Edtorial « La Mort »

02/10/2015

Editorial. La mort comme problème anthropologique, politique, existentiel et ontologique

 

Vincent Citot

                La mort est une préoccupation constitutive de l’humanité – qui n’y pense pas ? L’homme est un vivant qui sait qu’il va mourir, et qui doit vivre avec cette idée. A ce titre, la mort est d’abord un objet anthropologique fondamental. Toute société doit prendre en charge la question de la mort : prise en charge religieuse, politique, juridique, morale et esthétique. C’est donc une question pour les sciences sociales. La signification de la mort varie selon les sociétés, les cultures et les époques. Scandale pour les uns, la mort est délivrance pour les autres. Fatalité ou fortuité, accomplissement ou anéantissement, libération ou accablement. Une société modernisée, individualisée et sécularisée n’envisage pas la mort comme une société traditionnelle. Pas davantage ce qui se rapporte à elle : la condamnation à mort, le sacrifice, la guerre, l’héroïsme, ou encore la natalité, la fécondité et toutes les inquiétudes démographiques, qui représentent les conditions de survie d’une société. En effet, une société doit se soucier de sa propre perpétuation : la question de la mort est un problème social et culturel autant qu’individuel.1e-Couverture-n°45

                En plus d’être une question pour les sciences sociales, la mort est donc un enjeu politique de premier plan. Une société, une culture ou une civilisation qui ne craint pas de mourir, et qui ne se sait pas mortelle, risque d’être aussi imprudente qu’un individu insouciant et téméraire. C’est une des marques fondamentales de l’intelligence humaine que l’anticipation de la mort ; il serait fâcheux que la réunion de millions d’intelligences individuelles ne produise aucune prise de conscience collective du danger de mort. Ce « grand corps » n’aurait-il « qu’une toute petite tête », comme le craignait Alain à propos du corps social[1] ? Il est vrai qu’une culture (des institutions, des valeurs, des savoirs, des savoir-faire, etc.) met souvent plusieurs siècles à se flétrir, comme on le voit avec la disparition des grandes civilisations antiques – avec cette conséquence étonnante que, quoique moribonde, elle ne se sente pas mourir, ayant perdu toute conscience du temps, tel un vieillard amnésique. Une société ne peut prévenir politiquement sa propre mort que tant qu’elle a encore une certaine conscience historique.

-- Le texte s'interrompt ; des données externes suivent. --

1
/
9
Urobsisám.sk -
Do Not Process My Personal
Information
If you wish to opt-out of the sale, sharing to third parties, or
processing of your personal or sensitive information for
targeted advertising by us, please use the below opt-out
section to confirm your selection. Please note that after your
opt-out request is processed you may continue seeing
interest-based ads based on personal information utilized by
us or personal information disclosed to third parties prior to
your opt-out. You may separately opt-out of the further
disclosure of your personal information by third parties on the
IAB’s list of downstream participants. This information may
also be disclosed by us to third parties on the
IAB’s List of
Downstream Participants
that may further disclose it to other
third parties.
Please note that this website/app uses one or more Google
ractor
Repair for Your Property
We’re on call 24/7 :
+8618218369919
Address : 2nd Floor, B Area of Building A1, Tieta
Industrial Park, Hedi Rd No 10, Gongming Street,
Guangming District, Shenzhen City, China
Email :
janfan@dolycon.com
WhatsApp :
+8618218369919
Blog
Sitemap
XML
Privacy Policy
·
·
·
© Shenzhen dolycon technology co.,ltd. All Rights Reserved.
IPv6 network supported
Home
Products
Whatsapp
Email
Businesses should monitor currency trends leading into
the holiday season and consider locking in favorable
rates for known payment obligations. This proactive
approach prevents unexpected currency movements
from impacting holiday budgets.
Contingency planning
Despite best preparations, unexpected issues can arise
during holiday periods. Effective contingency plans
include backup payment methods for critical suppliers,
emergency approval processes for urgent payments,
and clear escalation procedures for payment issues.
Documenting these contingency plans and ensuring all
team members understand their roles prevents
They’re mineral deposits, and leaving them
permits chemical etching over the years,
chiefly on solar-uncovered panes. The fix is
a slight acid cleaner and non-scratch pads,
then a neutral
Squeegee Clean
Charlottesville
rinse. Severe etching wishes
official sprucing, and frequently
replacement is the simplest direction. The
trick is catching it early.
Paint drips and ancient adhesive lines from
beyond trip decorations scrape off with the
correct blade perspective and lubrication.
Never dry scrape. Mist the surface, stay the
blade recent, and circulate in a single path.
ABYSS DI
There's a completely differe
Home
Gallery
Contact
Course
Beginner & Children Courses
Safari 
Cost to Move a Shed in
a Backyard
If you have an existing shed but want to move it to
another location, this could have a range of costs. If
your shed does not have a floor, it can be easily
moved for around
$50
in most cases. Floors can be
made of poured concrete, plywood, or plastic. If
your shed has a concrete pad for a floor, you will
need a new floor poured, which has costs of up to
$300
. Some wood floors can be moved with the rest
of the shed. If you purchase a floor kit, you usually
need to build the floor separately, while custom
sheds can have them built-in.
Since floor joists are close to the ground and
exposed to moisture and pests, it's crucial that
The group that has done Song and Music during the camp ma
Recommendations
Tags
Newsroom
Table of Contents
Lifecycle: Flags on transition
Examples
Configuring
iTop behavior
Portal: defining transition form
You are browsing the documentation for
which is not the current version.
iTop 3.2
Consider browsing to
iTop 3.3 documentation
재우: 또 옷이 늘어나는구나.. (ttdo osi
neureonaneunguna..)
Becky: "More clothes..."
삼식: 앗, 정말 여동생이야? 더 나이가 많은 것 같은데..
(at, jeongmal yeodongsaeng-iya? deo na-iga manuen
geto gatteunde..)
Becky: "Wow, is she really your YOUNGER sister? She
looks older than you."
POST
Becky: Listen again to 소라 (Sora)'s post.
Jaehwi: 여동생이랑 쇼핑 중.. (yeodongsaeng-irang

                Mais la mort n’est pas seulement un objet de sciences sociales ou une préoccupation politique, c’est encore un problème strictement individuel et existentiel. Quel sens dois-je donner à ma vie, moi qui me sais mortel ? Quel sens veux-je donner à ma propre mortalité ? La conscience de la mort et la possibilité du suicide font de ma vie un engagement, et pas seulement un fait. Ainsi, je ne peux tout à fait me laisser vivre : vivre c’est, dans une certaine mesure, choisir de vivre, vouloir vivre. Mais pourquoi ? Et comment ? Chacun est ici renvoyé à soi-même, et c’est tout le tragique – et la grandeur – de l’existence humaine.

                Au-delà des questionnements axiologiques (concernant les valeurs politiques et les valeurs existentielles), la mort est encore un problème ontologique et métaphysique : que faut-il entendre par “mort” et comment une telle privation est-elle pensable et possible ? Aux plans biologique et médico-légal, la mort se définit et se conçoit assez bien. On peut même dire qu’elle se constate. Mais si l’on définit la vie autrement que comme le fonctionnement normé d’une réalité objective et tangible (comme un organisme), la question de la mort s’obscurcit. Si la vie est conçue comme une certaine épreuve de soi, une conscience immanente ou subjective, la mort devient un anéantissement pur. Or il est tout aussi difficile de penser que l’être (conscient) puisse surgir du néant (de conscience) qu’il puisse y retourner ; autrement dit, qu’un certain degré de conscience (même infime) puisse apparaître au sein de l’être-en-soi pur, ou qu’il puisse s’y anéantir. Dit vulgairement : on  ne fabrique pas de la subjectivité avec de l’objectivité, ni inversement. Faudra-t-il admettre, pour éviter cette difficulté, qu’il n’y a pas de mort stricto sensu, mais seulement dissipation de la conscience (panpsychisme), ou bien survie d’une âme éthérée (spiritualisme) ? On le voit, la mort est une question ténébreuse…

[1] « Un corps fait d’une multitude d’hommes n’a jamais qu’une toute petite tête », dit-il au sujet de « ces êtres collectifs » que sont les partis politiques, les associations et les nations (propos du 10 déc. 1927, in Propos sur les pouvoirs, Paris, Gallimard, 1985, p. 336).